TASK MATERIAL Start Marker
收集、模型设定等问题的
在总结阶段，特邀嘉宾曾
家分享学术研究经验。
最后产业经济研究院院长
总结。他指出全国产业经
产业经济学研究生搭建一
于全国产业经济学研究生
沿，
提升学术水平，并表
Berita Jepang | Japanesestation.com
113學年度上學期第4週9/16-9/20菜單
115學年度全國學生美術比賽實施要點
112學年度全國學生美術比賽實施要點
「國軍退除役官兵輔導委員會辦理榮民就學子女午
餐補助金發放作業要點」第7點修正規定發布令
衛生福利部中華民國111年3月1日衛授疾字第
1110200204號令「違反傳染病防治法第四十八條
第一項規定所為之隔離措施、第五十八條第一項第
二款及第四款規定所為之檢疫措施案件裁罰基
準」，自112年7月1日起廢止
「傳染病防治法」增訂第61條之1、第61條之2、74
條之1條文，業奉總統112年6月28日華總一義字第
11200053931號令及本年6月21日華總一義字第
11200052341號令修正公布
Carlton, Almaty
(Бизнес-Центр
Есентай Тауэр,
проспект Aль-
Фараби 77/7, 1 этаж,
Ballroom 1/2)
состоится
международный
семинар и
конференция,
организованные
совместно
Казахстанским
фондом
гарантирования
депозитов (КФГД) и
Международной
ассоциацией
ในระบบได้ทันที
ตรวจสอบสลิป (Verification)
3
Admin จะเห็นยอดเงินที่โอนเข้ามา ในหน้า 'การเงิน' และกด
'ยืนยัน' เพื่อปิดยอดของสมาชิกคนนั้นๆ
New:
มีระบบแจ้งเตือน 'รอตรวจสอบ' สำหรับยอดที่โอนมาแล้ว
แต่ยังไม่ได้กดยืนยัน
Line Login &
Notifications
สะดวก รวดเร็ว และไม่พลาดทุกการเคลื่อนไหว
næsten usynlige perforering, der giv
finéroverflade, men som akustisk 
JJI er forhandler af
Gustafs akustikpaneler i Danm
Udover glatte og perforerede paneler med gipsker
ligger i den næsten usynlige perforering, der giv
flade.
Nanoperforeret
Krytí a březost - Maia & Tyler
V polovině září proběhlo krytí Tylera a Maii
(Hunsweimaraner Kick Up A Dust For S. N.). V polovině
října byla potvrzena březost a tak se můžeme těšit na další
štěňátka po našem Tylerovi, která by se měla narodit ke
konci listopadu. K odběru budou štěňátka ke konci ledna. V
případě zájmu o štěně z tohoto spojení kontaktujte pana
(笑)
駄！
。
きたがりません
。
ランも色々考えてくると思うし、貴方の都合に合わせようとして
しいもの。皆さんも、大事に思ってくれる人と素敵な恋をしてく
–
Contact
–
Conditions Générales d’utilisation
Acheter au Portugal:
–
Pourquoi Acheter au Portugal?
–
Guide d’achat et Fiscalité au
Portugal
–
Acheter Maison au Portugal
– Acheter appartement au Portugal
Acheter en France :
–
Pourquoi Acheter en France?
TASK MATERIAL End Marker
TASK MATERIAL Start Marker
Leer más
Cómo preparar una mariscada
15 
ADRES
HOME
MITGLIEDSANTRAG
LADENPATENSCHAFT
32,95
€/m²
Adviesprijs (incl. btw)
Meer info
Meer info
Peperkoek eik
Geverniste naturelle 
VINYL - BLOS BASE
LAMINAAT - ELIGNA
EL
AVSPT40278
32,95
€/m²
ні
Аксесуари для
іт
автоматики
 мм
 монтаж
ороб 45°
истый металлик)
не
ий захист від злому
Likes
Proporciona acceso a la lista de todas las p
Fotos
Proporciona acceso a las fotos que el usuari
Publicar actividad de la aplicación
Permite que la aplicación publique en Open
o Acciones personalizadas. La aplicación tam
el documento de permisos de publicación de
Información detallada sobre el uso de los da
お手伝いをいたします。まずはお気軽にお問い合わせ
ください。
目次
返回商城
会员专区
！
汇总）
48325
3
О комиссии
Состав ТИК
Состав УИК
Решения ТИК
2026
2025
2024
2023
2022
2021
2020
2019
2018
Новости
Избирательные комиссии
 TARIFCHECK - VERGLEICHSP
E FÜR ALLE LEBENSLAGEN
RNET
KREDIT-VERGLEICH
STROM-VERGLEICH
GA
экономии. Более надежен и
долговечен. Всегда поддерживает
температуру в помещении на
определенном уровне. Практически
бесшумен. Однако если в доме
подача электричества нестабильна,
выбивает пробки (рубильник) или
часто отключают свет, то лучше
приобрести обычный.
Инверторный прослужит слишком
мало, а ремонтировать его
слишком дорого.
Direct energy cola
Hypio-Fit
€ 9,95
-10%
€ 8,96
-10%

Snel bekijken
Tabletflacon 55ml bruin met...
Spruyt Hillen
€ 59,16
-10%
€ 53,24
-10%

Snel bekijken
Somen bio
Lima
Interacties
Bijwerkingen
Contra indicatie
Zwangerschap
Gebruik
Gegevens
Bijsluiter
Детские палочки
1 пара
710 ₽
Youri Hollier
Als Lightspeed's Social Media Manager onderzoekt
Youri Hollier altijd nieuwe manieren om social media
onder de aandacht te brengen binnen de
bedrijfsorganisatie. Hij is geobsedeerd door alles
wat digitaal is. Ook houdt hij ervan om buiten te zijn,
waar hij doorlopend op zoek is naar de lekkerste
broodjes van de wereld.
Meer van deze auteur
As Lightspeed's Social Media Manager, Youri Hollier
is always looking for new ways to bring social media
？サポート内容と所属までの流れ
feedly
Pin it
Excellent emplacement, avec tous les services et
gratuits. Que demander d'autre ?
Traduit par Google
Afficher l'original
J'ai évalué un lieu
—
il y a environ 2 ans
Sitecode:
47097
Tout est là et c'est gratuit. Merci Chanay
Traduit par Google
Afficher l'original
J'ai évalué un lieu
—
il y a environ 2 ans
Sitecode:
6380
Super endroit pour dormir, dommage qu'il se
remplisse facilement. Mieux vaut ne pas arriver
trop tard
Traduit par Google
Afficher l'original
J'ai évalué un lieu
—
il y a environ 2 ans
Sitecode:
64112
TASK MATERIAL End Marker
▶ [WORK TO COMPLETE]:
Reproduce word for word the material above, starting with the line that has "экономии. Более надежен и" and stopping after the line that has "Инверторный прослужит слишком".

▶ [EXERCISE OUTPUT]:
экономии. Более надежен и
долговечен. Всегда поддерживает
температуру в помещении на
определенном уровне. Практически
бесшумен. Однако если в доме
подача электричества нестабильна,
выбивает пробки (рубильник) или
часто отключают свет, то лучше
приобрести обычный.
Инверторный прослужит слишком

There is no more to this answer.